« L’embryon humain ne peut être considéré comme un simple matériau de recherche »

Publié le : 2 mars 2012

Dans une tribune publiée sur Atlantico.fr, Jean-Marie Le Méné, président de la Fondation Jérôme Lejeune, revient sur les propos de François Hollande, candidat socialiste à la présidentielle, qui a déclaré vouloir faire modifier la loi de bioéthique de 2011 par le Parlement "afin d’autoriser la recherche sur les cellules souches embryonnaires".

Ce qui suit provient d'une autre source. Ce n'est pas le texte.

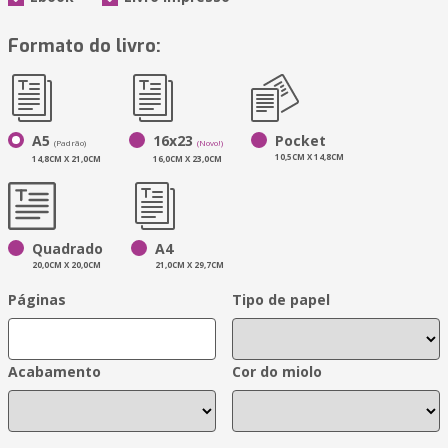
Formato do livro:
A5
16x23
Pocket
(Padrão)
(Novo!)
10,5CM X 14,8CM
14,8CM X 21,0CM
16,0CM X 23,0CM
Quadrado
A4
20,0CM X 20,0CM
21,0CM X 29,7CM
Páginas
Tipo de papel
Acabamento
Cor do miolo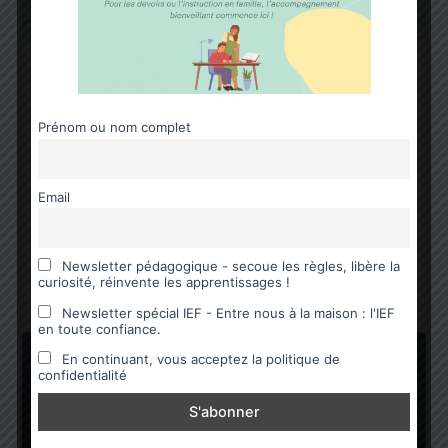
,
Chroniques éducatives
Jeux éducatifs - matériel
,
pédagogique
Non classé
Prénom ou nom complet
Les ressources pédagogiques de CP en
IEF.
Ma Bulle Happy Family
/
5 juillet 2025
Email
Votre enfant entre en niveau CP à la rentrée ? Voici
quelques idées de ressources pédagogiques de CP .
Newsletter pédagogique - secoue les règles, libère la
Je
curiosité, réinvente les apprentissages !
Newsletter spécial IEF - Entre nous à la maison : l'IEF
en toute confiance.
En continuant, vous acceptez la politique de
confidentialité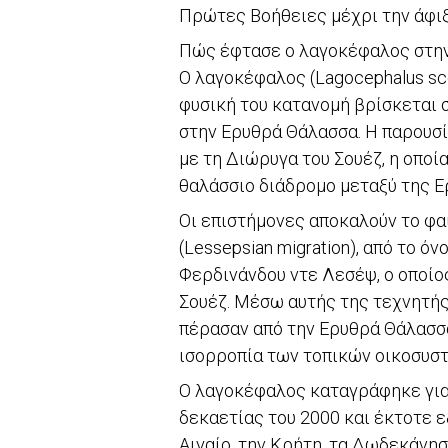
Πρώτες Βοήθειες μέχρι την άφιξ
Πώς έφτασε ο λαγοκέφαλος στη
Ο λαγοκέφαλος (Lagocephalus sce
φυσική του κατανομή βρίσκεται σ
στην Ερυθρά Θάλασσα. Η παρουσί
με τη Διώρυγα του Σουέζ, η οποί
θαλάσσιο διάδρομο μεταξύ της Ε
Οι επιστήμονες αποκαλούν το φ
(Lessepsian migration), από το ό
Φερδινάνδου ντε Λεσέψ, ο οποίο
Σουέζ. Μέσω αυτής της τεχνητής
πέρασαν από την Ερυθρά Θάλασσ
ισορροπία των τοπικών οικοσυσ
Ο λαγοκέφαλος καταγράφηκε για
δεκαετίας του 2000 και έκτοτε 
Αιγαίο, την Κρήτη, τα Δωδεκάνησ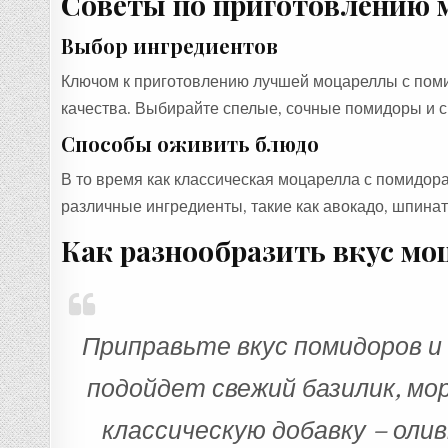
Советы по приготовлению 
Выбор ингредиентов
Ключом к приготовлению лучшей моцареллы с поми
качества. Выбирайте спелые, сочные помидоры и 
Способы оживить блюдо
В то время как классическая моцарелла с помидор
различные ингредиенты, такие как авокадо, шпинат
Как разнообразить вкус мо
Приправьте вкус помидоров и
подойдет свежий базилик, мор
классическую добавку – оли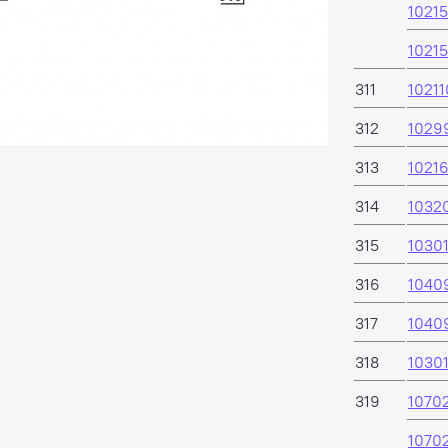
1021
1021
311
1021
312
1029
313
1021
314
1032
315
1030
316
1040
317
1040
318
1030
319
1070
1070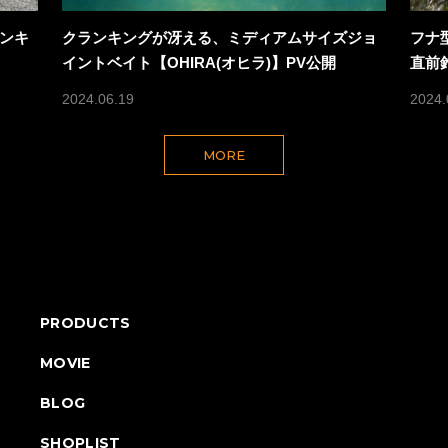
ンキ
クランキングが冴える、ミディアムサイズジョ
フナ
イントベイト【OHIRA(オヒラ)】PV公開
直前
2024.06.19
2024.
MORE
PRODUCTS
MOVIE
BLOG
SHOPLIST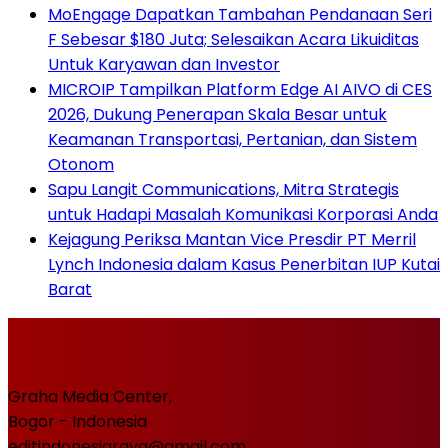
MoEngage Dapatkan Tambahan Pendanaan Seri
F Sebesar $180 Juta; Selesaikan Acara Likuiditas
Untuk Karyawan dan Investor
MICROIP Tampilkan Platform Edge AI AIVO di CES
2026, Dukung Penerapan Skala Besar untuk
Keamanan Transportasi, Pertanian, dan Sistem
Otonom
Sapu Langit Communications, Mitra Strategis
untuk Hadapi Masalah Komunikasi Korporasi Anda
Kejagung Periksa Mantan Vice Presdir PT Merril
Lynch Indonesia dalam Kasus Penerbitan IUP Kutai
Barat
Graha Media Center,
Bogor - Indonesia
editindonesiaraya@gmail.com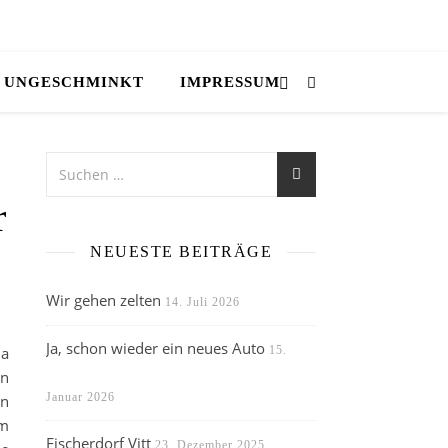
UNGESCHMINKT
IMPRESSUM
r
NEUESTE BEITRÄGE
Wir gehen zelten
14. Juli 2026
Ja, schon wieder ein neues Auto
ja
15.
In
Januar 2026
en
em
Fischerdorf Vitt
23. Dezember 2025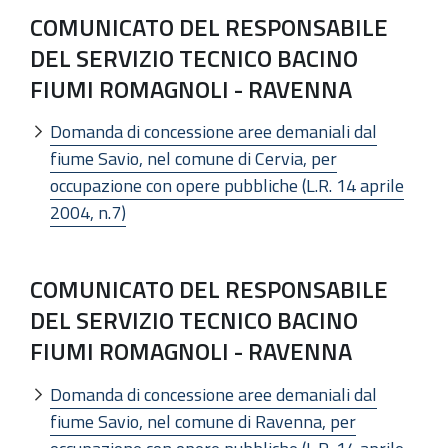
COMUNICATO DEL RESPONSABILE
DEL SERVIZIO TECNICO BACINO
FIUMI ROMAGNOLI - RAVENNA
Domanda di concessione aree demaniali dal
fiume Savio, nel comune di Cervia, per
occupazione con opere pubbliche (L.R. 14 aprile
2004, n.7)
COMUNICATO DEL RESPONSABILE
DEL SERVIZIO TECNICO BACINO
FIUMI ROMAGNOLI - RAVENNA
Domanda di concessione aree demaniali dal
fiume Savio, nel comune di Ravenna, per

Jean-Marie Le Méné dénonce l’argumentation anti-scientifique sur laquelle s’appuie François Hollande pour justifier son intention.
– En effet, ce dernier a d’abord affirmé que "la recherche sur ces cellules (embryonnaires) est riche de promesses pour soigner et sauver des vies". Jean-Marie Le Méné rappelle en quoi consistent les "progrès thérapeutiques" attendus des cellules souches en général : la modélisation de pathologies et le criblage de molécules, recherchés par l’industrie pharmaceutique, et la thérapie cellulaire à partir de greffes de cellules souches pour des patients malades.
Concernant la première visée (modélisation de pathologies et criblage moléculaire), les cellules souches reprogrammées (dites aussi cellules iPS) montrent une efficacité optimale. Pour ce qui est de la thérapie cellulaire, la plupart des chercheurs considèrent que les cellules souches embryonnaires ne sont pas prometteuses. De plus, c’est aujourd’hui grâce aux cellules souches adultes et de sang de cordon que l’on parvient à "soigner et sauver des vies".
– François Hollande a ensuite affirmé qu’ "une cellule souche n’est pas un embryon". Or, précisément, la recherche sur les cellules souches embryonnaires impliquent la destruction des embryons. C’est pour cette raison que la Cour européenne de justice, dans sa récente décision sur la brevetabilité de l’embryon, a considéré l’embryon humain et les cellules souches embryonnaires humaines de façon identique (cf. Synthèse de presse du 18/10/11 et Lettre mensuelle d’octobre 2011).
– Enfin, François Hollande a évoqué un "retard" de la France par rapport à d’autres pays. Pourtant, on constate que les pays qui ont autorisé la recherche sur l’embryon depuis plusieurs années n’ont aucune avance sur la France. Si le pays connaît un retard, c’est dans le domaine de la recherche sur les cellules souches non embryonnaires (adultes, iPS) dont l’efficacité thérapeutique est prouvée.

Si certains revendiquent l’autorisation de la recherche sur les cellules embryonnaires, c’est bien parce que "l’embryon humain est utile à l’industrie pharmaceutique", tant en matière de recherche en ce qu’il remplace l’utilisation de l’animal que pour servir d’ "outil de criblage pharmacologique et de modélisation de pathologies". François Hollande n’a pas choisi par hasard le cadre du Génopôle d’Evry, abritant le laboratoire I-Stem de Marc Peschanski, pour se positionner en faveur de ces recherches. I-Stem a en effet passé un contrat de 20 millions d’euros avec un laboratoire pharmaceutique, en 2009, pour modéliser des pathologies à partir de cellules embryonnaires humaines. En outre, certains travaux d’I-Stem sur l’embryon humain ont obtenu une autorisation au mépris des conditions fixées par la loi pour effectuer ces recherches (Cf. Synthèse de presse du 18/10/10).

Dans une récente tribune, le Pr Axel Kahn, appuyant la déclaration de François Hollande, a brandi "le spectre du lobby religieux pour discréditer les défenseurs d’une protection réelle de l’embryon". Or, que l’embryon humain soit un être humain est un constat scientifique qui n’a rien à voir avec une opinion religieuse ou un choix philosophique. Cette revendication vient heurter la protection des êtres humains les plus vulnérables, quel que soit leur stade de développement ou âge, qui est un principe fondateur de la société française. En 2009, dans son rapport préparatoire à la révision de la loi de bioéthique, le Conseil d’Etat insistait justement sur le fait que "l’embryon ne peut être considéré comme un simple matériau de recherche".